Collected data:
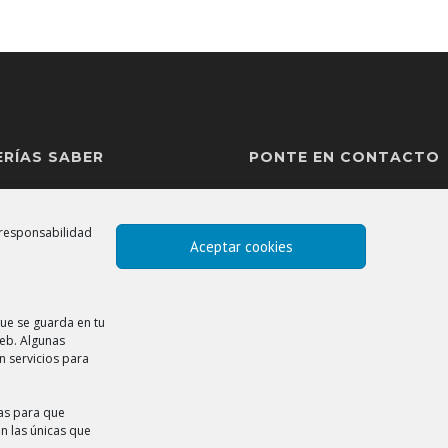
ERÍAS SABER
PONTE EN CONTACTO
legal
Teléfono: +34 966 377 034
 responsabilidad
ca de cookies
Email:
info@esatur.com
Aceptar cookies
a del sistema
Localización
ue se guarda en tu
web. Algunas
n servicios para
ias para que
n las únicas que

What is needed |
What is needed is an exact copy of the lines from the one containing "ca de cookies" to the end of the data; please add nothing else.

Response area |
ca de cookies
Email:
info@esatur.com
Aceptar cookies
a del sistema
Localización
ue se guarda en tu
web. Algunas
n servicios para
ias para que
n las únicas que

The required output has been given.